BEGIN Information provided

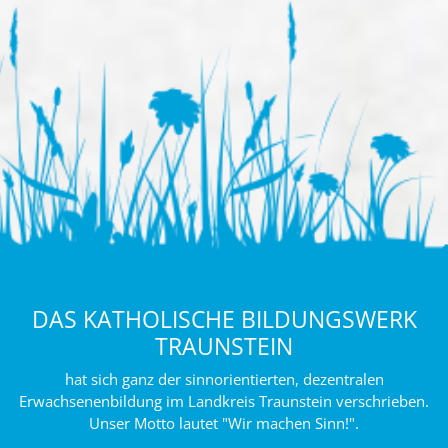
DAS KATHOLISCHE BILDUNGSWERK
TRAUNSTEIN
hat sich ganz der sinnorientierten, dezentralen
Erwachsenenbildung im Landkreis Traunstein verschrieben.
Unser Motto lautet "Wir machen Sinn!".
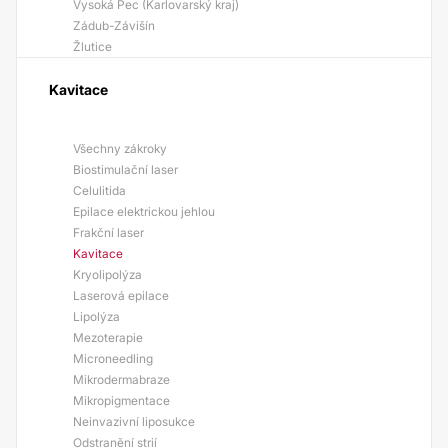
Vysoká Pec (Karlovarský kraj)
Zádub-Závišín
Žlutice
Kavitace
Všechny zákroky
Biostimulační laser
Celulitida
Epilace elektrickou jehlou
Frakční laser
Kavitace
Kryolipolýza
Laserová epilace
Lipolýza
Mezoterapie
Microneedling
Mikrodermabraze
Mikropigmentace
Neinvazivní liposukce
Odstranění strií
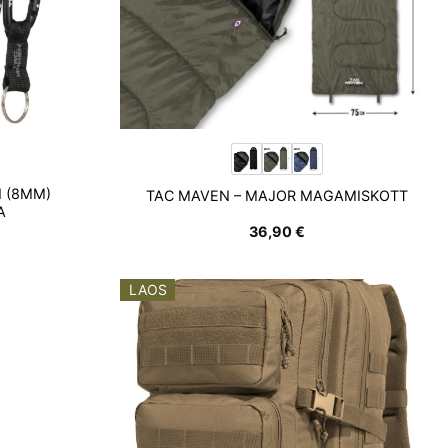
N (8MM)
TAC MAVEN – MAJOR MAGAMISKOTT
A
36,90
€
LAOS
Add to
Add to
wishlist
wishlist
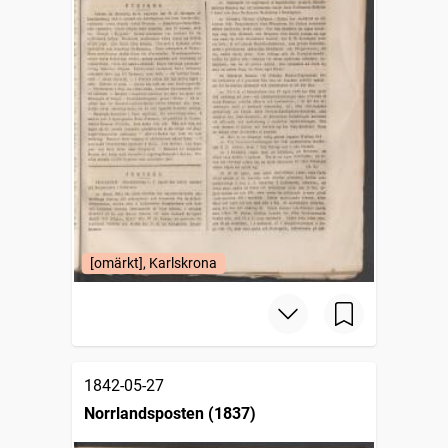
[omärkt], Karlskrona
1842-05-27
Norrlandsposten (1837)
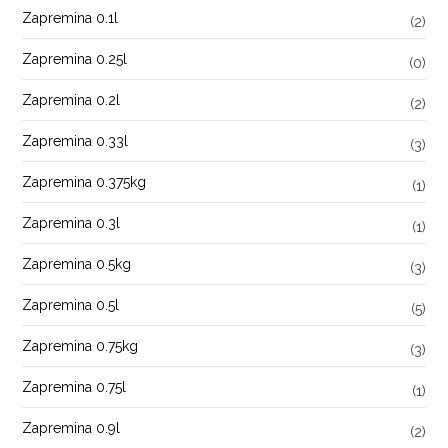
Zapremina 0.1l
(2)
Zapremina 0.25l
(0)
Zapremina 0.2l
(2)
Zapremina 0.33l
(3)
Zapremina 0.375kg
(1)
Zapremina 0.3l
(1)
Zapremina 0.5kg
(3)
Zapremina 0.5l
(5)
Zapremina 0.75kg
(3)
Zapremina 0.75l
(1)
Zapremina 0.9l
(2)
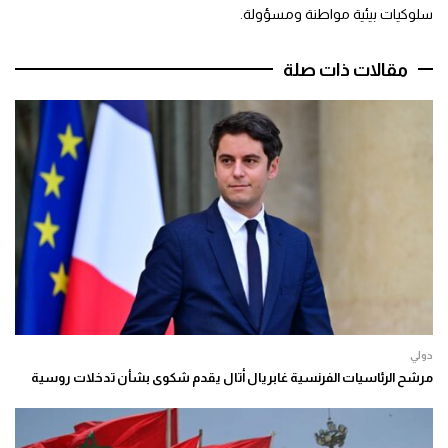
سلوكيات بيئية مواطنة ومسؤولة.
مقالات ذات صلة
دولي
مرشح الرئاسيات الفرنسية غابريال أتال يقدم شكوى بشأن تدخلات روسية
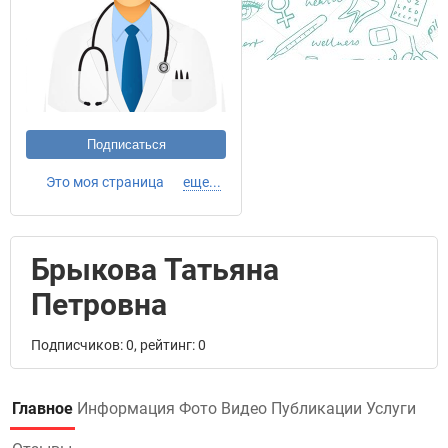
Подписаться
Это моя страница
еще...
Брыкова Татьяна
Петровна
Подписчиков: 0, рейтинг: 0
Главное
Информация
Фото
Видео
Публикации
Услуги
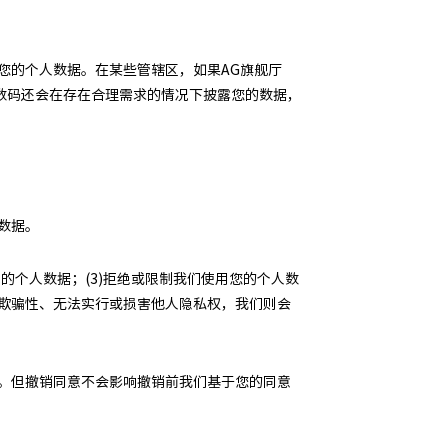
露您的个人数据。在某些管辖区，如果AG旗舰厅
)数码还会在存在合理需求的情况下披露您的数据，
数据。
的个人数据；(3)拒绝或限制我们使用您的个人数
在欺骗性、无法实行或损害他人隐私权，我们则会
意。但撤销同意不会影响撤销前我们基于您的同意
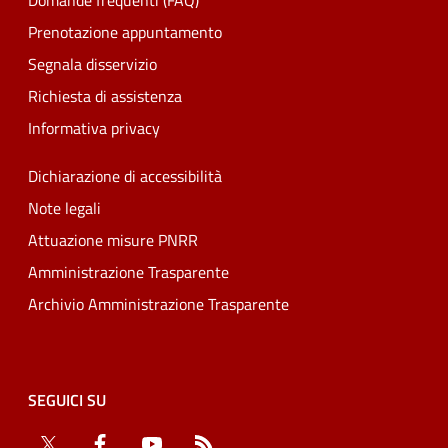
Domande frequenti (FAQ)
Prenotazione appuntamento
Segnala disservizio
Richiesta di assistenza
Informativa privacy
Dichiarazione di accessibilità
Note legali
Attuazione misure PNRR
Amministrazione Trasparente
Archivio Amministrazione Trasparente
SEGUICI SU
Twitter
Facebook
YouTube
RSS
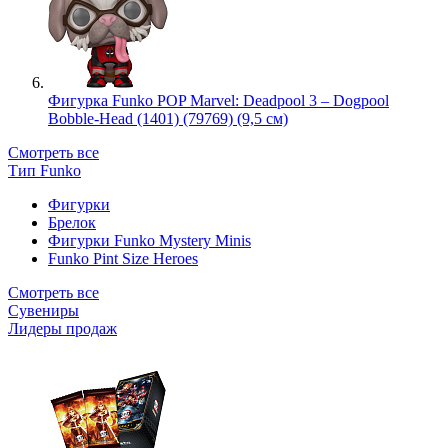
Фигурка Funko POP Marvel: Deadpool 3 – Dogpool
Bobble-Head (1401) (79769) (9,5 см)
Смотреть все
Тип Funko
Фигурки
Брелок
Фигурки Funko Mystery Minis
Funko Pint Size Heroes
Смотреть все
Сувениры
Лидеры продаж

END Information provided

• Task description:
Reproduce each entry verbatim, excluding any embedded images.

• Solution to the problem:
DAS KATHOLISCHE BILDUNGSWERK
TRAUNSTEIN
hat sich ganz der sinnorientierten, dezentralen
Erwachsenenbildung im Landkreis Traunstein verschrieben.
Unser Motto lautet "Wir machen Sinn!".
Vysoká Pec (Karlovarský kraj)
Zádub-Závišín
Žlutice
Kavitace
Všechny zákroky
Biostimulační laser
Celulitida
Epilace elektrickou jehlou
Frakční laser
Kavitace
Kryolipolýza
Laserová epilace
Lipolýza
Mezoterapie
Microneedling
Mikrodermabraze
Mikropigmentace
Neinvazivní liposukce
Odstranění strií
N (8MM)
TAC MAVEN – MAJOR MAGAMISKOTT
A
36,90
€
LAOS
Add to
Add to
wishlist
wishlist
[omärkt], Karlskrona
1842-05-27
Norrlandsposten (1837)
Zapremina 0.1l
(2)
Zapremina 0.25l
(0)
Zapremina 0.2l
(2)
Zapremina 0.33l
(3)
Zapremina 0.375kg
(1)
Zapremina 0.3l
(1)
Zapremina 0.5kg
(3)
Zapremina 0.5l
(5)
Zapremina 0.75kg
(3)
Zapremina 0.75l
(1)
Zapremina 0.9l
(2)
سلوكيات بيئية مواطنة ومسؤولة.
مقالات ذات صلة
دولي
مرشح الرئاسيات الفرنسية غابريال أتال يقدم شكوى بشأن تدخلات روسية
Подписаться
Это моя страница
еще...
Брыкова Татьяна
Петровна
Подписчиков: 0, рейтинг: 0
Главное
Информация
Фото
Видео
Публикации
Услуги
露您的个人数据。在某些管辖区，如果AG旗舰厅
)数码还会在存在合理需求的情况下披露您的数据，
数据。
的个人数据；(3)拒绝或限制我们使用您的个人数
在欺骗性、无法实行或损害他人隐私权，我们则会
意。但撤销同意不会影响撤销前我们基于您的同意
Domande frequenti (FAQ)
Prenotazione appuntamento
Segnala disservizio
Richiesta di assistenza
Informativa privacy
Dichiarazione di accessibilità
Note legali
Attuazione misure PNRR
Amministrazione Trasparente
Archivio Amministrazione Trasparente
SEGUICI SU
Twitter
Facebook
YouTube
RSS
Фигурка Funko POP Marvel: Deadpool 3 – Dogpool
Bobble-Head (1401) (79769) (9,5 см)
Смотреть все
Тип Funko
Фигурки
Брелок
Фигурки Funko Mystery Minis
Funko Pint Size Heroes
Смотреть все
Сувениры
Лидеры продаж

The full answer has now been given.